MONEY AND MARKETS
by Martin D. Weiss, Ph.D. 02-08-10
We are caught in the grips of a great war!
It is not a traditional land or sea war with tanks and battleships.
Nor is it an anti-terrorist, guerilla war for hearts and minds.
Rather, it is war of a third kind — pitting government bureaucrats against millions of investors … and causing massive collateral damage to innocent Americans.
Battle #1 began in Thailand in 1997 when global investors suddenly ran from its currency, dumped its stocks and abandoned its real estate.
Battle #2 began when the Tech Bubble turned into the Tech Wreck of 2000-2002.
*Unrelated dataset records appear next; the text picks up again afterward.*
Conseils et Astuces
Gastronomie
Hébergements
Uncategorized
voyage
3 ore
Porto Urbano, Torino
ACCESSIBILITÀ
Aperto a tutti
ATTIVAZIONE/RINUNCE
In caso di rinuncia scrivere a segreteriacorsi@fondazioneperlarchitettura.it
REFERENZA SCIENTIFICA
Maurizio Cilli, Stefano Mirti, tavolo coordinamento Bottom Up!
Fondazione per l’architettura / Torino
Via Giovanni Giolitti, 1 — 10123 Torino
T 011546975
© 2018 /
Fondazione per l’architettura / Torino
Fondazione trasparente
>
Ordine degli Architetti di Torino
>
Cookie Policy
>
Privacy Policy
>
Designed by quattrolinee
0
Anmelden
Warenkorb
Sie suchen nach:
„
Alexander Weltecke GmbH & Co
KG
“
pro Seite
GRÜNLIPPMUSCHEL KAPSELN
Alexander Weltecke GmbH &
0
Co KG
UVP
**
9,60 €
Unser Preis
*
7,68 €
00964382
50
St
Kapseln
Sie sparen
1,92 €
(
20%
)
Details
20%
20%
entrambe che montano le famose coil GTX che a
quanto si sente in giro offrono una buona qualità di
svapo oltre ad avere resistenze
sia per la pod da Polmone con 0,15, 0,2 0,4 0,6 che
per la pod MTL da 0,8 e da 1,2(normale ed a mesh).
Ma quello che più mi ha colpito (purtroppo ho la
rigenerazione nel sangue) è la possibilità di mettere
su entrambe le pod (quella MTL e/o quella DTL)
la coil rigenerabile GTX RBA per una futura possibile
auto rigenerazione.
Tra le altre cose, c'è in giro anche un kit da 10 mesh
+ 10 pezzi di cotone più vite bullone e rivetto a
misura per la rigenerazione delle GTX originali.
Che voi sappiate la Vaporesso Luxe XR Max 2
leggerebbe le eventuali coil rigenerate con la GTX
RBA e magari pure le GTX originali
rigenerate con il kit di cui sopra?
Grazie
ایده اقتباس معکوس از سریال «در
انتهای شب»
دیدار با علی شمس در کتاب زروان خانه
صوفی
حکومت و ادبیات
Total Tech Wreck losses: $6.6 trillion. (For the proof, click here.)
Battle #3 was the monster born from the ashes of Battle #2:
The Fed’s response to the Tech Wreck created the Housing Bubble, which, in turn, spawned the Housing Bust.
And alas, the losses resulting from the Housing Bust of 2007-2009 were 2.4 times greater than the losses from the Tech Wreck of 2000-2002.
For a third time, they’ve retaliated with easy-money fire hoses, this time driving short-term interest rates to practically ZERO.
For a third time, they’ve deployed bigger guns. This time, with bailouts and stimulus that add up to 30 percent of GDP — TEN times more than the average of all prior postwar recessions.
And again, they’ve had the audacity to declare “victory” … to say that the “crisis is over” … and proclaim that the “recovery is sustainable.”
Inevitable result: Another gigantic bubble, another bust, and another round of devastating losses — this time in sovereign government debt (e.g., Treasury bonds).